Ah ok capisco è un peccato... ma da ignorante posso chiedervi se Battlefield è meglio?


----------



## BB7 (20 Febbraio 2014)

Battlefield è molto diverso dipende da cosa cerchi.... se vuoi azione più frenetica prendi Cod altrimenti se vuoi più tattica, mappe giganti e veicoli prendi BF. Cmq tra i cod ti consiglio MW2


----------



## Fabry_cekko (20 Febbraio 2014)

non ci ho mai giocato


----------



## PippoInzaghi92 (20 Febbraio 2014)

BB7 ha scritto:


> Battlefield è molto diverso dipende da cosa cerchi.... se vuoi azione più frenetica prendi Cod altrimenti se vuoi più tattica, mappe giganti e veicoli prendi BF. Cmq tra i cod ti consiglio MW2


Grazie


----------



## Liuke (20 Febbraio 2014)

Allora parlando per esperienza personale (ho giocato praticamente tutti i cod e bf3) dipende da che cosa cerchi come dice BB7. In cod le mappe sono molto piu piccole e non sono presenti i mezzi, esclusi quelli delle serie di uccisioni, mentre in bf le mappe sono enormi e puoi guidare praticamente qualsiasi tipo di mezzo. Personalmente preferirei bf se giocato in gruppo con amici, cod se giocato si in multi ma da soli. Tral'altro ultimamente si sta assistendo ad una involuzione di cod e ad una evoluzione di bf per quanto mi riguarda.


----------



## PippoInzaghi92 (20 Febbraio 2014)

Liuke ha scritto:


> Allora parlando per esperienza personale (ho giocato praticamente tutti i cod e bf3) dipende da che cosa cerchi come dice BB7. In cod le mappe sono molto piu piccole e non sono presenti i mezzi, esclusi quelli delle serie di uccisioni, mentre in bf le mappe sono enormi e puoi guidare praticamente qualsiasi tipo di mezzo. Personalmente preferirei bf se giocato in gruppo con amici, cod se giocato si in multi ma da soli. Tral'altro ultimamente si sta assistendo ad una involuzione di cod e ad una evoluzione di bf per quanto mi riguarda.

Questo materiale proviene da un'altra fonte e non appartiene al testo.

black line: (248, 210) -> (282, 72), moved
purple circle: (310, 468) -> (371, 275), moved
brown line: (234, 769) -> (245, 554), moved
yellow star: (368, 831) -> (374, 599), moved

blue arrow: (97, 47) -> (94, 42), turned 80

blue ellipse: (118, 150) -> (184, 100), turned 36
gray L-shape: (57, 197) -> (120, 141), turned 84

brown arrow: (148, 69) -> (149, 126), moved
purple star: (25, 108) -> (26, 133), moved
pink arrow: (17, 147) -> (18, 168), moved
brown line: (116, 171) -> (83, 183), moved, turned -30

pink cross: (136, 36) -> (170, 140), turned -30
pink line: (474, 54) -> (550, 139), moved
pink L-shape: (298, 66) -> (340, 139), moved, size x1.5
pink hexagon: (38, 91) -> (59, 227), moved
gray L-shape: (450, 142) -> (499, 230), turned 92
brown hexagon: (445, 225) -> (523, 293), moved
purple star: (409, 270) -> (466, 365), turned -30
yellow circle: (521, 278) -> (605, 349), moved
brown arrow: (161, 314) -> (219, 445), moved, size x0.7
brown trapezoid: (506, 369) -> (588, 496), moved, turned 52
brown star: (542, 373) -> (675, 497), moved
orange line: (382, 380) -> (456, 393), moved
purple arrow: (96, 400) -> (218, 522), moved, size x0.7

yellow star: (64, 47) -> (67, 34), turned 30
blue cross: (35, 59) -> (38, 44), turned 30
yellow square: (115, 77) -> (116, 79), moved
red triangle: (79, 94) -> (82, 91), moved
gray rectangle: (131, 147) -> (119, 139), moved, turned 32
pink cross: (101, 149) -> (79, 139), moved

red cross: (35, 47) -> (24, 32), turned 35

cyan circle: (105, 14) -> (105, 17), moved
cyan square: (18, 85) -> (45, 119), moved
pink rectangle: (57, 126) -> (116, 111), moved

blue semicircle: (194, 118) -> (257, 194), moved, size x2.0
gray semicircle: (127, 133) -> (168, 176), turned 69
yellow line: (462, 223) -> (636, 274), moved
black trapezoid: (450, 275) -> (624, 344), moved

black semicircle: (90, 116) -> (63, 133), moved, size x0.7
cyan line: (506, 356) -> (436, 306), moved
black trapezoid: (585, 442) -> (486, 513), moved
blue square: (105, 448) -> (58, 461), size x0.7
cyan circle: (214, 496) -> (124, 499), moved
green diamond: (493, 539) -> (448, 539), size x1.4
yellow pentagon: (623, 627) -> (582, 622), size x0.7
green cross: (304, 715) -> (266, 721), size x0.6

Mah sinceramente non cercavo un gioco per guidare, ma uno di guerra che non sia diciamo frenetico ma che sia completo anche di tattica e strategia, e non solo spari a destra e sinistra. Ecco, forse da quello che mi dite è più simile a Battlefield una descrizione del genere..


----------



## Liuke (20 Febbraio 2014)

PippoInzaghi92 ha scritto:


> Mah sinceramente non cercavo un gioco per guidare, ma uno di guerra che non sia diciamo frenetico ma che sia completo anche di tattica e strategia, e non solo spari a destra e sinistra. Ecco, forse da quello che mi dite è più simile a Battlefield una descrizione del genere..


allora senza dubbio bf


----------



## BB7 (20 Febbraio 2014)

Guardati qualche gameplay su youtube per farti un'idea.


----------